■ What this task involves ■
Leaving out every line that comes before the one containing "این که کاربرد", output the rest of the records exactly, the final line included.

■ Extracted records ■
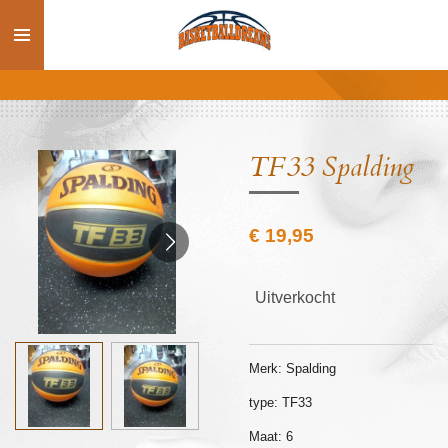
Ga
direct
naar
de
hoofdinhoud
TF33 Spalding
€ 19,95
Uitverkocht
Merk: Spalding
type: TF33
Maat: 6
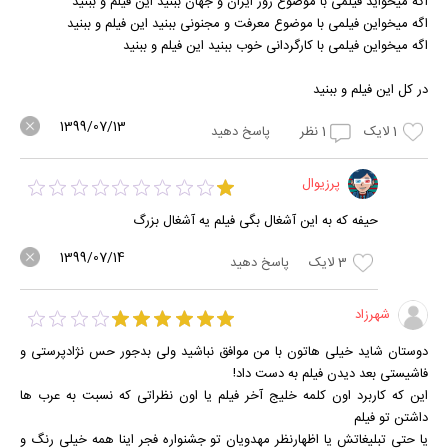
اگه میخواید فیلمی با موضوع روز ایران و جهان ببنید این فیلم و ببنید
اگه میخواین فیلمی با موضوع معرفت و مجنونی ببنید این فیلم و ببنید
اگه میخواین فیلمی با کارگردانی خوب ببنید این فیلم و ببنید
در کل این فیلم و ببنید
1399/07/13
1
لایک
1
نظر
پاسخ دهید
پرزیوال
حیفه که به این آشغال بگی فیلم یه آشغال بزرگ
1399/07/14
3
لایک
پاسخ دهید
شهرزاد
دوستان شاید خیلی هاتون با من موافق نباشید ولی بدجور حس نژادپرستی و
فاشیستی بعد دیدن فیلم به دست داد!
این که کاربرد اون کلمه خلیج آخر فیلم یا اون نظراتی که نسبت به عرب ها
داشتن تو فیلم
یا حتی تبلیغاتش یا اظهارنظر مهدویان تو جشنواره فجر اینا همه خیلی رنگ و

■ Worked solution ■
این که کاربرد اون کلمه خلیج آخر فیلم یا اون نظراتی که نسبت به عرب ها
داشتن تو فیلم
یا حتی تبلیغاتش یا اظهارنظر مهدویان تو جشنواره فجر اینا همه خیلی رنگ و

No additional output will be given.